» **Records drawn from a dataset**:
# # # # #

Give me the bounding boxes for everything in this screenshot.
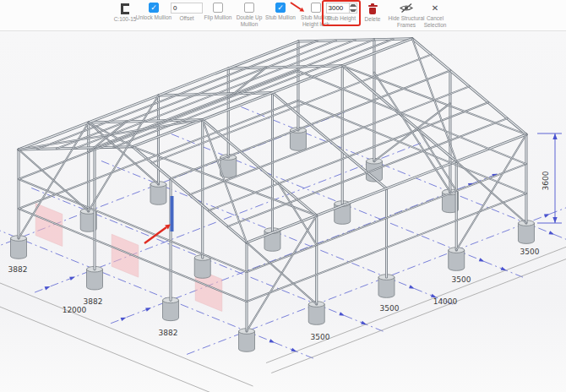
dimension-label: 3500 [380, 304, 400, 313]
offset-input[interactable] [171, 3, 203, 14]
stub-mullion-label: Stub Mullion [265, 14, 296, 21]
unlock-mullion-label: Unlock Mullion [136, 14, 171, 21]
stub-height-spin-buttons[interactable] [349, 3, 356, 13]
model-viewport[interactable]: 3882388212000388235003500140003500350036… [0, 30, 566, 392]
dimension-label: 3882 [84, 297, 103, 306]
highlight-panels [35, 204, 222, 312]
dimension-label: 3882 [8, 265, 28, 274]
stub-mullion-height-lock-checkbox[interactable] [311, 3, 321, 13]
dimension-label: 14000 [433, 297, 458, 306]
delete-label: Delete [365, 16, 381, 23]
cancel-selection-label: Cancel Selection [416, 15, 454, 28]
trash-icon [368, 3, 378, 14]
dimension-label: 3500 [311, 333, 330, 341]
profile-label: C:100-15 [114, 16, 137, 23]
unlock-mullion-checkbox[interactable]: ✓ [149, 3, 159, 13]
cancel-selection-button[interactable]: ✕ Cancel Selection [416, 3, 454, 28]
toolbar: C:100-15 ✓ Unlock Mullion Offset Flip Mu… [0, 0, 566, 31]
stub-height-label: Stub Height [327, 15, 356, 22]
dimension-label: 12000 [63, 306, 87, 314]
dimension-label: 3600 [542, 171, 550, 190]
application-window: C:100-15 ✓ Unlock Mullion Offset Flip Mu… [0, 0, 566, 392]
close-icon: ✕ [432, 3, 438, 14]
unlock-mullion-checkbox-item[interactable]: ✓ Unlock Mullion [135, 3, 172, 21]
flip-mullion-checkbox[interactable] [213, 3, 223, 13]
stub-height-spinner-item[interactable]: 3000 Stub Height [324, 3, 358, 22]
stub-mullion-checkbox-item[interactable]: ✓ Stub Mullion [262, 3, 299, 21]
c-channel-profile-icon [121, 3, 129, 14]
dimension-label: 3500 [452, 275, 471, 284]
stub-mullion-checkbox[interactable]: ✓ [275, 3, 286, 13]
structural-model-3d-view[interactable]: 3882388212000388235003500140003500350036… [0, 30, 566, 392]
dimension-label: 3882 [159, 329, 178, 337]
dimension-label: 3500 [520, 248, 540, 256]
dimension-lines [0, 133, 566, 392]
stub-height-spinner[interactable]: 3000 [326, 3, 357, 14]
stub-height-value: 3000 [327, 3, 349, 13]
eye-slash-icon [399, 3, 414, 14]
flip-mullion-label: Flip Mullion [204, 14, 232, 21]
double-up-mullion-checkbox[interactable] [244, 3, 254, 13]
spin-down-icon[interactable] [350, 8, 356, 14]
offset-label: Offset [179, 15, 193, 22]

# # # # #

» **AIM OF THE EXERCISE**:
Could you output the full set of entries exactly, skipping every picture?

» **YOUR RESPONSE**:
Give me the bounding boxes for everything in this screenshot.
dimension-label: 3500 [380, 304, 400, 313]
offset-input[interactable] [171, 3, 203, 14]
stub-mullion-label: Stub Mullion [265, 14, 296, 21]
unlock-mullion-label: Unlock Mullion [136, 14, 171, 21]
stub-height-spin-buttons[interactable] [349, 3, 356, 13]
model-viewport[interactable]: 3882388212000388235003500140003500350036… [0, 30, 566, 392]
dimension-label: 3882 [84, 297, 103, 306]
highlight-panels [35, 204, 222, 312]
dimension-label: 3882 [8, 265, 28, 274]
stub-mullion-height-lock-checkbox[interactable] [311, 3, 321, 13]
dimension-label: 14000 [433, 297, 458, 306]
delete-label: Delete [365, 16, 381, 23]
cancel-selection-label: Cancel Selection [416, 15, 454, 28]
trash-icon [368, 3, 378, 14]
dimension-label: 3500 [311, 333, 330, 341]
profile-label: C:100-15 [114, 16, 137, 23]
unlock-mullion-checkbox[interactable]: ✓ [149, 3, 159, 13]
cancel-selection-button[interactable]: ✕ Cancel Selection [416, 3, 454, 28]
toolbar: C:100-15 ✓ Unlock Mullion Offset Flip Mu… [0, 0, 566, 31]
stub-height-label: Stub Height [327, 15, 356, 22]
dimension-label: 12000 [63, 306, 87, 314]
dimension-label: 3600 [542, 171, 550, 190]
application-window: C:100-15 ✓ Unlock Mullion Offset Flip Mu… [0, 0, 566, 392]
close-icon: ✕ [432, 3, 438, 14]
unlock-mullion-checkbox-item[interactable]: ✓ Unlock Mullion [135, 3, 172, 21]
flip-mullion-checkbox[interactable] [213, 3, 223, 13]
stub-height-spinner-item[interactable]: 3000 Stub Height [324, 3, 358, 22]
stub-mullion-checkbox-item[interactable]: ✓ Stub Mullion [262, 3, 299, 21]
c-channel-profile-icon [121, 3, 129, 14]
dimension-label: 3500 [452, 275, 471, 284]
stub-mullion-checkbox[interactable]: ✓ [275, 3, 286, 13]
structural-model-3d-view[interactable]: 3882388212000388235003500140003500350036… [0, 30, 566, 392]
dimension-label: 3882 [159, 329, 178, 337]
dimension-label: 3500 [520, 248, 540, 256]
dimension-lines [0, 133, 566, 392]
stub-height-spinner[interactable]: 3000 [326, 3, 357, 14]
stub-height-value: 3000 [327, 3, 349, 13]
eye-slash-icon [399, 3, 414, 14]
flip-mullion-label: Flip Mullion [204, 14, 232, 21]
double-up-mullion-checkbox[interactable] [244, 3, 254, 13]
spin-down-icon[interactable] [350, 8, 356, 14]
offset-label: Offset [179, 15, 193, 22]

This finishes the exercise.